The missed payment itself is not altogether surprising—after all, Puerto Rico’s own governor, Alejandro Garcia Padilla, recently described the territory’s economic crisis as a ‘death spiral.’ But the circumstances and potential fallout could have lasting effects on American investors.
Choosing Whom To Pay
While the missed payment of $58 million made headlines Monday, here’s the rest of the story: in total, Puerto Rico had $483 million in debt payments due Monday to various institutions and corporations. The government was able to pay all but the $58 million due to the Public Finance Corporation (PFC)—a group made up of credit unions and ordinary Puerto Rican citizens.
The Puerto Rican government made a strategic decision to pay all of its debt except for the money owed to the PFC because the entities that own the PFC debt have little legal power to fight back in court.
“The PFC debt is a small amount,” said Cate Long, founder of Puerto Rico Clearinghouse, a research firm focused on Puerto Rican debt. “It has very weak legal protection, and it’s owned by people who are unlikely, necessarily, to sue the government.”
But the debts owed to Wall Street hedge funds—institutions with considerably more financial backing and legal clout—were paid on time.
The government’s strategy is the latest slap in the face to Puerto Rican citizens suffering through an unemployment rate approaching 15%, as well as exorbitantly high taxes and an historically bad drought. Since 2010, an average of 48,000 Puerto Ricans have fled the island for the U.S. mainland—a number that appears far more significant when you consider the island’s total population is only 3.5 million.
The Role of The U. S.
Governor Padilla has pledged to lead a re-structuring of Puerto Rican debt by the fall.
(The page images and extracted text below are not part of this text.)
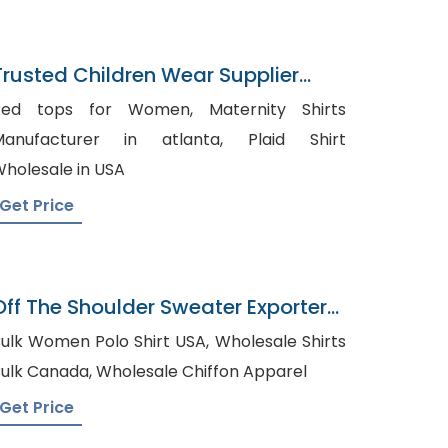
Trusted Children Wear Supplier
Guernsey
ed tops for Women, Maternity Shirts
anufacturer in atlanta, Plaid Shirt
holesale in USA
Get Price
Off The Shoulder Sweater Exporter
In Bangladesh
ulk Women Polo Shirt USA, Wholesale Shirts
Bulk Canada, Wholesale Chiffon Apparel
Get Price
In order to accomplish this, his first move was to ask Congress for Chapter 9 bankruptcy rights—a perk enjoyed by all U.S. states, towns and municipalities (but not by territories.)
The reason places like Detroit were allowed to file for bankruptcy is that the state of Michigan, for example, enjoys Chapter 9 bankruptcy protection. Puerto Rico does not enjoy such rights, and it’s unlikely that they will at any point.
All of these details are crucial to U.S. investors because of their potential exposure to Puerto Rican debt. According to Morningstar, more than half of U.S. municipal bond funds hold some degree of exposure to Puerto Rican debt. Analyst Beth Foos of Morningstar added that about $11.4 billion—about 15% of Puerto Rico’s total indebtedness—is housed within such funds.
Meanwhile, Puerto Rico stands where Greece did a month ago—in default. No bailout seems likely. So while Governor Padilla and other officials continue to work towards a solution or restructuring, only one thing appears certain.
“This is the first in what we believe will be broad defaults on commonwealth debt,” summarized Emily Raimes of Moody’s Investors Service.